Multi-band transmission is a promising technical direction for spectrum and capacity expansion of existing optical networks. Due to the increase in the number of usable wavelengths in multi-band optical networks, the complexity of resource allocation problems becomes a major concern. Moreover, the transmission performance, spectrum width, and cost constraint across optical bands may be heterogeneous. Assuming a worst-case transmission margin in U, L, and C-bands, this paper investigates the problem of throughput maximization in multi-band optical networks, including the optimization of route, wavelength, and band assignment. We propose a low-complexity decomposition approach based on Column Generation (CG) to address the scalability issue faced by traditional methodologies. We numerically compare the results obtained by our CG-based approach to an integer linear programming model, confirming the near-optimal network throughput. Our results also demonstrate the scalability of the CG-based approach when the number of wavelengths increases, with the computation time in the magnitude order of 10 s for cases varying from 75 to 1200 wavelength channels per link in a 14-node network. Code of this publication is available at github.com/cchen000/CG-Multi-Band.
Paper Structure (21 sections, 9 equations, 4 figures, 1 algorithm)

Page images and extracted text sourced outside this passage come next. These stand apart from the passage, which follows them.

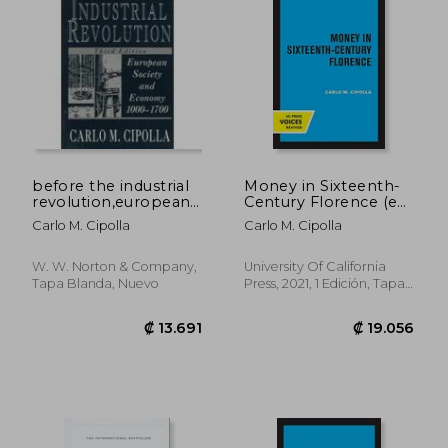
₡ 10.371
₡ 13.3
before the industrial
Money in Sixteenth-
revolution,european
Century Florence (en
society and economy,
Inglés)
Carlo M. Cipolla
Carlo M. Cipolla
1000-1700 (en Inglés)
W. W. Norton & Company,
University Of California
Tapa Blanda, Nuevo
Press, 2021, 1 Edición, Tapa
Blanda, Nuevo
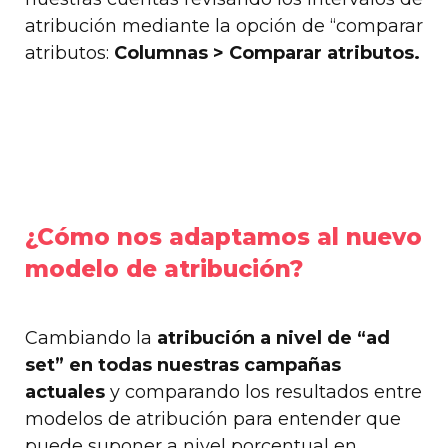
atribución mediante la opción de “comparar
atributos:
Columnas > Comparar atributos.
¿Cómo nos adaptamos al nuevo
modelo de atribución?
Cambiando la
atribución a nivel de “ad
set” en todas nuestras campañas
actuales
y comparando los resultados entre
modelos de atribución para entender que
puede suponer a nivel porcentual en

This paper contains 21 sections, 9 equations, 4 figures, 1 algorithm.

Figures (4)

  • Figure 1: Illustration of the SNR on different channel frequencies $f_w$ after the first span assuming the ISRS (blue) and no ISRS (red), respectively. The transmission margins $M_U$ and $M_L$ are obtained by differentiating the worst-case SNR for that optical band (solid gray line, RWBA) and for all bands (dashed gray line, RWA). This paper computes the upper bound of SNRs on different optical bands by simply considering two states of ISRSs.
  • Figure 2: Illustration of a 4-node network with the span length on each fiber and with a table on the right illustrating the transmission capacities for 9.0 paths on 8.0 wavelengths, $w\in\{1,...,8\}$, or on 2.0 bands, $b\in\{1,2\}$. (a), (b), and (c) show the respective assignment based on path formulation and wavelength configuration formulations, $c\in\{1,2,3,4\}$.
  • Figure 3: Computation time (top row) and network throughput (bottom row) for ILP, CG, FF-$k$SP, and $k$SP-FF algorithms, for DT9 and DT14 networks, and for variable numbers of wavelength channels in 15.
  • Figure 4: Maximum throughput of the DT9 using a 25 GBaud transceiver with variable modulation formats compared for the RWA (red) and RWBA (blue), and for the unlimited (filled circles) and limited transceivers (unfilled squares).